[SOLVED] How are percpu pointers implemented in the Linux kernel?

How are percpu pointers implemented in the Linux kernel?

On multiprocessor, each core can have its own variables. I thought they are different variables in different addresses, although they are in same process and have the same name.

But I am wondering, how does the kernel implement this? Does it dispense a piece of memory to deposit all the percpu pointers, and every time it redirects the pointer to certain address with shift or something?

Solution

Normal global variables are not per CPU. Automatic variables are on the stack, and different CPUs use different stack, so naturally they get separate variables.

I guess you're referring to Linux's per-CPU variable infrastructure.
Most of the magic is here (asm-generic/percpu.h):

extern unsigned long __per_cpu_offset[NR_CPUS];

#define per_cpu_offset(x) (__per_cpu_offset[x])

/* Separate out the type, so (int[3], foo) works. */
#define DEFINE_PER_CPU(type, name) \
    __attribute__((__section__(".data.percpu"))) __typeof__(type) per_cpu__##name

/* var is in discarded region: offset to particular copy we want */
#define per_cpu(var, cpu) (*RELOC_HIDE(&per_cpu__##var, __per_cpu_offset[cpu]))
#define __get_cpu_var(var) per_cpu(var, smp_processor_id())
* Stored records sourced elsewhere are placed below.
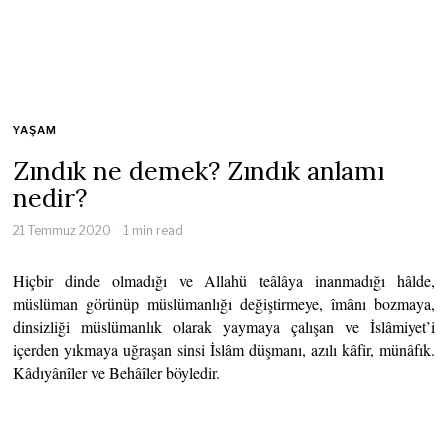
YAŞAM
Zındık ne demek? Zındık anlamı
nedir?
21 Temmuz 2020
1 min read
Hiçbir dinde olmadığı ve Allahü teâlâya inanmadığı hâlde,
müslüman görünüp müslümanlığı değiştirmeye, îmânı bozmaya,
dinsizliği müslümanlık olarak yaymaya çalışan ve İslâmiyet’i
içerden yıkmaya uğraşan sinsi İslâm düşmanı, azılı kâfir, münâfık.
Kâdıyânîler ve Behâîler böyledir.
Zındık, Allahü teâlâya ve Muhammed aleyhisselâmın peygamber
olduğuna inandığını, Kur’ân’a ve hadîslere uyduğunu söyler.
The macro RELOC_HIDE(ptr, offset) simply advances ptr by the given offset in bytes (regardless of the pointer type).

What does it do?

When defining DEFINE_PER_CPU(int, x), an integer __per_cpu_x is created in the special .data.percpu section.
When the kernel is loaded, this section is loaded multiple times - once per CPU (this part of the magic isn't in the code above).
The __per_cpu_offset array is filled with the distances between the copies. Supposing 1000 bytes of per cpu data are used, __per_cpu_offset[n] would contain 1000*n.
The symbol per_cpu__x will be relocated, during load, to CPU 0's per_cpu__x.
__get_cpu_var(x), when running on CPU 3, will translate to *RELOC_HIDE(&per_cpu__x, __per_cpu_offset[3]). This starts with CPU 0's x, adds the offset between CPU 0's data and CPU 3's, and eventually dereferences the resulting pointer.